[Records drawn from a dataset]
################
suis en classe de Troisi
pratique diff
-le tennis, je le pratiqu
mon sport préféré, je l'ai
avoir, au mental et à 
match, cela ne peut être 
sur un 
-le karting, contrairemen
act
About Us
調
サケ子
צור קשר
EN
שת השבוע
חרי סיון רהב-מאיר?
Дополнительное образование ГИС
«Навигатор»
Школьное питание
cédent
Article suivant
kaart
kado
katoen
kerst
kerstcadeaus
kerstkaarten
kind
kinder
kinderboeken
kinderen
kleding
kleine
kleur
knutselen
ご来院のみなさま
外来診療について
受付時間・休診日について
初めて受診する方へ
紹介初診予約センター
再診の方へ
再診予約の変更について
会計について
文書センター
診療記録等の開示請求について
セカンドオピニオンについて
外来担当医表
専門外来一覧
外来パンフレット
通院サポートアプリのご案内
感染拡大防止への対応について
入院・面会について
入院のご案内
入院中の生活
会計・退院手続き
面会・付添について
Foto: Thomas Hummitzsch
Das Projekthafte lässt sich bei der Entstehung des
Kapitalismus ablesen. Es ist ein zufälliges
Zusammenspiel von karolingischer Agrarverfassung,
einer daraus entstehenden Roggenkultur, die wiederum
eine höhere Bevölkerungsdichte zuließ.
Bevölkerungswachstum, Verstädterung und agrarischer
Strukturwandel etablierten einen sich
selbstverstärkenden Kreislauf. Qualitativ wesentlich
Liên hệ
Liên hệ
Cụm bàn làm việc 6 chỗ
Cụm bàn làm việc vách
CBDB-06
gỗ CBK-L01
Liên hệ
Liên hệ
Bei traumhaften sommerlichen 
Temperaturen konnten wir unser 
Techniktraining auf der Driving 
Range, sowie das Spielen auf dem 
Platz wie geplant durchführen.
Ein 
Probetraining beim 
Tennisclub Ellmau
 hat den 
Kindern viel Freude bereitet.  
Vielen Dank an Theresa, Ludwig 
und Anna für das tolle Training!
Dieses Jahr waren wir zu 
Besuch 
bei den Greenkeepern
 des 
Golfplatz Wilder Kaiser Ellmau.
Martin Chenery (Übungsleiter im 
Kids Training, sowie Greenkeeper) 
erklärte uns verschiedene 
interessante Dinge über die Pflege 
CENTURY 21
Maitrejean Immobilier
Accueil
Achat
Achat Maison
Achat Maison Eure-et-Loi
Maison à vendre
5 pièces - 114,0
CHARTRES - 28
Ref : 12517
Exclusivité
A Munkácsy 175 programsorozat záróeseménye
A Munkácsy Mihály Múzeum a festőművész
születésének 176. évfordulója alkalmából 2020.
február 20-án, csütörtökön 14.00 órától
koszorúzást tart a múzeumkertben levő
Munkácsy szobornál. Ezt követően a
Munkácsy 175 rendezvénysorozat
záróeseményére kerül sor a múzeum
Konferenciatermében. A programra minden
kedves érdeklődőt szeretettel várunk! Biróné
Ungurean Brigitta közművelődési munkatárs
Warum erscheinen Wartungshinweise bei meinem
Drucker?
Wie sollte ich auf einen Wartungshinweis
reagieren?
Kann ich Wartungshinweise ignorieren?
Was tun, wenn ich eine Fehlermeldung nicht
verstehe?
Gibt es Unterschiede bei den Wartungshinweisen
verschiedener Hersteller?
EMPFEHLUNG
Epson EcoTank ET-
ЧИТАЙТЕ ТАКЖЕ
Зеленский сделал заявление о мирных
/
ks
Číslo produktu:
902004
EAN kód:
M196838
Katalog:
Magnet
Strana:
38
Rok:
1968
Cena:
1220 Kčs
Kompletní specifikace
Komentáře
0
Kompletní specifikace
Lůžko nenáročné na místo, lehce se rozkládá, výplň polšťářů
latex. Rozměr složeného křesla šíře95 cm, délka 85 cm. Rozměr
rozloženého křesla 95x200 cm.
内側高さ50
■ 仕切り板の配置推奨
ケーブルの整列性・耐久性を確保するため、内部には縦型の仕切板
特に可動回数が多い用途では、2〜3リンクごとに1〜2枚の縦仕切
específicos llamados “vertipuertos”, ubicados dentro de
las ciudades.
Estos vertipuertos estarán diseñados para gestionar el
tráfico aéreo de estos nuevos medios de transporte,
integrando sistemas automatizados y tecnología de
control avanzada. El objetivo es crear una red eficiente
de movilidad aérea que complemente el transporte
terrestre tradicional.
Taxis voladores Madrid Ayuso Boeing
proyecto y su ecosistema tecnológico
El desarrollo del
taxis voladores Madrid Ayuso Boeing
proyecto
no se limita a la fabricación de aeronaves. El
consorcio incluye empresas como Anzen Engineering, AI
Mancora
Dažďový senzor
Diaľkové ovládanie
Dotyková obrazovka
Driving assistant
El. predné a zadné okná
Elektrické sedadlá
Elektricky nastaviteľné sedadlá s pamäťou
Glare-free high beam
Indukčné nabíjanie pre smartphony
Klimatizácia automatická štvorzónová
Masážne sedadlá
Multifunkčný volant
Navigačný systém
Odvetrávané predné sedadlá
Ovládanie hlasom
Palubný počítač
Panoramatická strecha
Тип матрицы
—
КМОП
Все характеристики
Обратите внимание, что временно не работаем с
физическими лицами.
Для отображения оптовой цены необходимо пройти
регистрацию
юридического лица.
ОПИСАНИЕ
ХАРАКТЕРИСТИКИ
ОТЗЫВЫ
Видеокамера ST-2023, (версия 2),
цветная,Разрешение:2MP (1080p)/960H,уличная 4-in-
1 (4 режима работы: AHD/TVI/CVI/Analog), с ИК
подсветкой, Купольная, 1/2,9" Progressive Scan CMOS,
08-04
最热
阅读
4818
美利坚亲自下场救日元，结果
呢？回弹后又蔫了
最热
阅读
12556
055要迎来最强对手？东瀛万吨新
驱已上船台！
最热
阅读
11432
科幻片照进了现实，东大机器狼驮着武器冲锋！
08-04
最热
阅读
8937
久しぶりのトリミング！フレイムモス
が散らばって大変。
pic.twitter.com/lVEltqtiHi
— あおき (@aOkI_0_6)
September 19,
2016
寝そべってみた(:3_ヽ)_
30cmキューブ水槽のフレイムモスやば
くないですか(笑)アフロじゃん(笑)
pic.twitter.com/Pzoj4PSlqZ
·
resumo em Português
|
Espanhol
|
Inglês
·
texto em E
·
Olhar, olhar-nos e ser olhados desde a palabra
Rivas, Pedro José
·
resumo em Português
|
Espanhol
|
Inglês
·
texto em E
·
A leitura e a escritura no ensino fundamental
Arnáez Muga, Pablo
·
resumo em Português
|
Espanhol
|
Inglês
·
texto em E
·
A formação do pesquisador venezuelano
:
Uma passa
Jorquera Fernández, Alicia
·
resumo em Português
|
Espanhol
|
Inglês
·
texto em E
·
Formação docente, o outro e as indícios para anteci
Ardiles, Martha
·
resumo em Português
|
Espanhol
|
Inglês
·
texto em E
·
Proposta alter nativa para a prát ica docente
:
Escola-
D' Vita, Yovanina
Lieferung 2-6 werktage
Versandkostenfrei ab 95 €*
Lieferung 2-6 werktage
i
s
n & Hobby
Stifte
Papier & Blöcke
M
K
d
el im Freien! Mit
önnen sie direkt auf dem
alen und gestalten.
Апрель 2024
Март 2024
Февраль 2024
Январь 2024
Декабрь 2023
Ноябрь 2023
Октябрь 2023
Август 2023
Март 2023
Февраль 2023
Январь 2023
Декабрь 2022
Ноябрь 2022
################
Work to be completed: Looking at the entries above, count the lines that contain "křesla" and answer with only the number.

Response to this task: 2